Berdal noted Carpentier had a lot of time to spare since his curfew was at 2 a.m., and not 12 midnight as his fellow accused.

She also pointed out some of the “inconsistencies” in Carpentier’s testimony compared to his earlier statements, particularly on his allegedly being drunk when he arrived at the Neptune Club and his fellow soldiers’ cheering while Smith was having sex with the victim.

Carpentier said there were discrepancies in the reports made by agents of the Naval Criminal Investigation Service (NCIS).

He pointed out that NCIS agents Bruce Warshawski and Gui Papageorge, during interrogation after the alleged rape took place, actually committed several “misinterpretations” and “misquotations” in the reports, with which the prosecution was also furnished.

“When I read it, I noticed some misinterpretation. I told the lawyers but neither of us were concerned, anyway (they said) I’d be called up to straighten that out by the time I testify in court,” Carpentier told the court.

Nicole’s camp, including her mother Susan and private counsel Evalyn Ursua, called a press conference to reiterate their call for the immediate replacement of the public prosecutors handling the case.

“We firmly believe that because of their manifest ill will and unethical behavior, the state prosecutors and (Justice) Secretary Gonzales have lost their moral authority to prosecute the perpetrators of the crime against Nicole,” June Lopez, the complainant’s psychiatrist, said.

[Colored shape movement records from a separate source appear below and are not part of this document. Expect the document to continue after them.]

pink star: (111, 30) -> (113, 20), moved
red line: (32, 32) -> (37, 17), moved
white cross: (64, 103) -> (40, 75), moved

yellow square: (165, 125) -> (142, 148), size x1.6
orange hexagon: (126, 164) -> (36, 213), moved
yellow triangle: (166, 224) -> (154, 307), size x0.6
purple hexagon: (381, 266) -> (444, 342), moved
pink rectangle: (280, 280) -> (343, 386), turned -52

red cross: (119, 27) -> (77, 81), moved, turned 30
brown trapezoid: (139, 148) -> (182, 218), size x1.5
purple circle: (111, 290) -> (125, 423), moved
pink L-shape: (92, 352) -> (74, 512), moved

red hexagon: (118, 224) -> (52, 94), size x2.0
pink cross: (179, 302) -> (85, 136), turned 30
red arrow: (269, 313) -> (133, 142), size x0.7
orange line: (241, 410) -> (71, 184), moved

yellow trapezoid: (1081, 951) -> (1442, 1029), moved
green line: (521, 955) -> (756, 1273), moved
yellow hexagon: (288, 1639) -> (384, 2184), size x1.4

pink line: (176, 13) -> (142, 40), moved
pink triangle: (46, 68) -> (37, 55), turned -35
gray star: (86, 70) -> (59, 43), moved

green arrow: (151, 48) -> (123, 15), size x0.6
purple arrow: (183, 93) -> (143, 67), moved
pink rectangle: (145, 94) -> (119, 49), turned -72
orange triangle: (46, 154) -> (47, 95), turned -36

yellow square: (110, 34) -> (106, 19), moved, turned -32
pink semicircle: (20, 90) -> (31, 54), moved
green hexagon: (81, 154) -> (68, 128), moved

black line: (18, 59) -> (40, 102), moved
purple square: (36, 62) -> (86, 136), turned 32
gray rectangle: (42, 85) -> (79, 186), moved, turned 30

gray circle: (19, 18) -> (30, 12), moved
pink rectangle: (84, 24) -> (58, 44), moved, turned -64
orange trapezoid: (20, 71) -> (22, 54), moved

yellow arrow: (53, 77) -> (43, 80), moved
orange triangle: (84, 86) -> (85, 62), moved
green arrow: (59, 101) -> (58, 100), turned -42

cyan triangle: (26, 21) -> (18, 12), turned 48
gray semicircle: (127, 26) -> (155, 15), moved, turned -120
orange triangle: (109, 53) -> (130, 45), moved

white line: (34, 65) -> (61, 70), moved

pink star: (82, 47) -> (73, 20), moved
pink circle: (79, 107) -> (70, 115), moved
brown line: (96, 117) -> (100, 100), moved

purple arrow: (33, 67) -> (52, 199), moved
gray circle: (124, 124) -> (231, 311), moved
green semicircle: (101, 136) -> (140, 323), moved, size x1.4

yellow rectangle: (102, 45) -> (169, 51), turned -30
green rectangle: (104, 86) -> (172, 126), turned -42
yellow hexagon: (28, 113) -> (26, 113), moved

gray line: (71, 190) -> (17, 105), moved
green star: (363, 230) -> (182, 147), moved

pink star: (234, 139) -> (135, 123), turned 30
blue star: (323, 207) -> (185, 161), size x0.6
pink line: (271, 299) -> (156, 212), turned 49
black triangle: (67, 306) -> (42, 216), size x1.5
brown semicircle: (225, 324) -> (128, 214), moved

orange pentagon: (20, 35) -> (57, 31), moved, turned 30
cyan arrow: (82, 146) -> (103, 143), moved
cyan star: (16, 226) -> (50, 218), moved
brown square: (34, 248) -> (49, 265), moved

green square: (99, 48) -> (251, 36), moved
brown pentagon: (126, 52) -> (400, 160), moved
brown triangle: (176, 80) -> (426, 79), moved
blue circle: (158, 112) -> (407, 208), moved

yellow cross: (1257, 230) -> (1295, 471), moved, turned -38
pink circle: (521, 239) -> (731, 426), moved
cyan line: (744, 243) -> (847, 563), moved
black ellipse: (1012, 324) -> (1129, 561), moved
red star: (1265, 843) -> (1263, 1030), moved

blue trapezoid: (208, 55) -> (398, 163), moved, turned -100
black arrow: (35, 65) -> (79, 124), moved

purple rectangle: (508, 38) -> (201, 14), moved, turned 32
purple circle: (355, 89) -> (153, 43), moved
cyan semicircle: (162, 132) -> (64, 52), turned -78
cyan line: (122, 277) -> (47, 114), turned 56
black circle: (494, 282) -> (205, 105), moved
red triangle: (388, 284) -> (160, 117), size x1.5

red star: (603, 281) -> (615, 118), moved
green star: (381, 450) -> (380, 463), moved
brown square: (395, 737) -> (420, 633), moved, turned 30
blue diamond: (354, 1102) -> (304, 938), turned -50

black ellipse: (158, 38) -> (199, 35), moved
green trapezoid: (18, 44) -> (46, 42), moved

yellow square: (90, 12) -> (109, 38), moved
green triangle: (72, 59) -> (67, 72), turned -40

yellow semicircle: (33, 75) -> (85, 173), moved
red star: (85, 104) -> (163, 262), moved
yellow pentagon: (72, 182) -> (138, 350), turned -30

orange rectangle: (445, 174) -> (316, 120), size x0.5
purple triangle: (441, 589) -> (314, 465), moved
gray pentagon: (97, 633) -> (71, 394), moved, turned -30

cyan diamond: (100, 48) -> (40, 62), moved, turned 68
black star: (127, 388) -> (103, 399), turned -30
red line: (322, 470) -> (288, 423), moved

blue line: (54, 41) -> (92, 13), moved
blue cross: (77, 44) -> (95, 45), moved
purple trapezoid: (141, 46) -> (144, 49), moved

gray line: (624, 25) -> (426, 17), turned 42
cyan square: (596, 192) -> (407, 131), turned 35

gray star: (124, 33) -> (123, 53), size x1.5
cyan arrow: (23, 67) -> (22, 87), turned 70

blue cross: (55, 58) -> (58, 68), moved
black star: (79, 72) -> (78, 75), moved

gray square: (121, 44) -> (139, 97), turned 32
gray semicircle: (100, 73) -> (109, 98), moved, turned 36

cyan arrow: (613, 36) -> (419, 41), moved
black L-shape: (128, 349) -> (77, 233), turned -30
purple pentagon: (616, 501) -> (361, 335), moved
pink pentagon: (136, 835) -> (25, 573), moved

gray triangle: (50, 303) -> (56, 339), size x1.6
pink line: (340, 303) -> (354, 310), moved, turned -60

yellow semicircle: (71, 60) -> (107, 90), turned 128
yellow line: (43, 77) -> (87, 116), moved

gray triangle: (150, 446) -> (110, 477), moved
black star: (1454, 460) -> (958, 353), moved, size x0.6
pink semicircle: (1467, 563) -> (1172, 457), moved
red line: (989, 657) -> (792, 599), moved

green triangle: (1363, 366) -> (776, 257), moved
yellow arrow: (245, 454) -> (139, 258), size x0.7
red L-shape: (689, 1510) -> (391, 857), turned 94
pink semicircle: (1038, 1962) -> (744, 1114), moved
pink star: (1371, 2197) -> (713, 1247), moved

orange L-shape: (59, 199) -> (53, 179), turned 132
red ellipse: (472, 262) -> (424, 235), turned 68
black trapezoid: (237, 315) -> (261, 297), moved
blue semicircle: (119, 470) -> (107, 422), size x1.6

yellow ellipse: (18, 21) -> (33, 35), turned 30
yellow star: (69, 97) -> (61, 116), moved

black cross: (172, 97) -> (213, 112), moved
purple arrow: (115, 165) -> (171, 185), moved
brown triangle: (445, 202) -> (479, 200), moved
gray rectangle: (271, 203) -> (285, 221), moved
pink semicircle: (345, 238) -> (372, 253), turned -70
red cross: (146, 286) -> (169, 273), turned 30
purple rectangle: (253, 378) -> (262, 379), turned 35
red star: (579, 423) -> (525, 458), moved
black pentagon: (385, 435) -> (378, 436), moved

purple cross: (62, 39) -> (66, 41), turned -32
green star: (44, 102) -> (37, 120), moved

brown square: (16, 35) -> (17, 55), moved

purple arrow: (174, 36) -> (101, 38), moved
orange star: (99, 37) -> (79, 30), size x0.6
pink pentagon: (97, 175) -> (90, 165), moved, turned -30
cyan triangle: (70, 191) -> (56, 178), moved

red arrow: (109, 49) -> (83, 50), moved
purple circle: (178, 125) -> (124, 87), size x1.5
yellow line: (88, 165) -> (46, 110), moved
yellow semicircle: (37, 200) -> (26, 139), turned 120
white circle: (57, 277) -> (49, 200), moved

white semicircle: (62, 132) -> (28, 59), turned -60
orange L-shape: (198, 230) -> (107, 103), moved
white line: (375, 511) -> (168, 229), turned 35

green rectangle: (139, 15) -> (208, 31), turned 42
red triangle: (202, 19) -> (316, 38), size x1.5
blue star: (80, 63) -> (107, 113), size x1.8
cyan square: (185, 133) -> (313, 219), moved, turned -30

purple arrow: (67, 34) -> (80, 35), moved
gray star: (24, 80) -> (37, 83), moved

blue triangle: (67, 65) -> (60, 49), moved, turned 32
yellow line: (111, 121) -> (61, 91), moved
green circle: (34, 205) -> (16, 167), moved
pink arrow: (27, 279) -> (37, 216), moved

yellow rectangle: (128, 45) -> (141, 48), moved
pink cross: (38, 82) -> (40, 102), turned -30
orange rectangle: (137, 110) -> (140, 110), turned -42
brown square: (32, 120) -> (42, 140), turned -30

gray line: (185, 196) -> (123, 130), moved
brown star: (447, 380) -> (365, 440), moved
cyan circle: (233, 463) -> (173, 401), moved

Instead of addressing their clamor, Lopez said the state prosecutors remain blind to the concerns and issues raised by the complainant and her family.

“They have resorted to victim bashing, calling the complainant and her mother spoiled brats, ingrata, liar and worst of all, accusing her of imagining things, including her rape,” Lopez said.

“We are alarmed that the state prosecutors and their chief, Secretary Raul Gonzales, do not possess the ability to build the necessary rapport and trust with the complainant,” Lopez added.

Nicole reiterated that she will never surrender her case and will never agree to an out of court settlement as suggested by lead prosecutor Emilie Fe delos Santos.

The accuser’s family has been claiming they were coaxed last month by Delos Santos into settling with the Americans so as not to jeopardize the the VFA. Small-crowd rallies near the courtroom building call for the scrapping of the VFA because, as one of their streamers stated, “the rape of Nicole is a rape of the Philippines.”

Nicole and her mother left the courtroom in a huff last Thursday, complaining of the incompetence and negligence of the five-man prosecuting team of the DoJ assigned to her case.

Carpentier downgraded Nicole’s evaluation of Delos Santos’ team as “unfounded and ridiculous” and volunteered the claims are “based on frustration with the fact that our side of the story is finally being heard.”

When Smith testified a week ago, he struck those inside the courtroom, including Jesuit priest, Fr. James Reuter, as cool, collected and coherent.

This riled and demoralized Nicole, her mother, and her private counsel, with Nicole later on admitting to reporters that she felt she was losing her case.

According to Carpentier, “Smith’s testimony was honest and accurate, that is why it came across as “cool, collected, and coherent.”

“That is the difference between a witness that is speaking on the facts and (is) honest, vice someone trying to remember rehearsed testimony,” Carpentier added.

“It was naive and ridiculous for (Nicole) and her mother to think this case could have gone through the judicial process without our side being heard,” Carpentier pointed out.

Gonzales did not replace any member of the team, which was back in harness Monday this week after a recess Friday following caused by Nicole’s tantrums.

But as the Marines’ leader and spokesman, Carpentier said “it tears (him) apart to see and hear the way some people try to portray us.”

He said “Smith, Silkwood and Duplantis are just kids, they have their whole life ahead of them. It is devastating to see your name associated with such heinous accusations. We try to remember that the truth will come out and be heard, and our names will eventually be cleared.”

“When this case is over,” he said, “there will be no winner or loser, because five peoples’ (referring to themselves and Nicole) lives will be forever changed by the case.”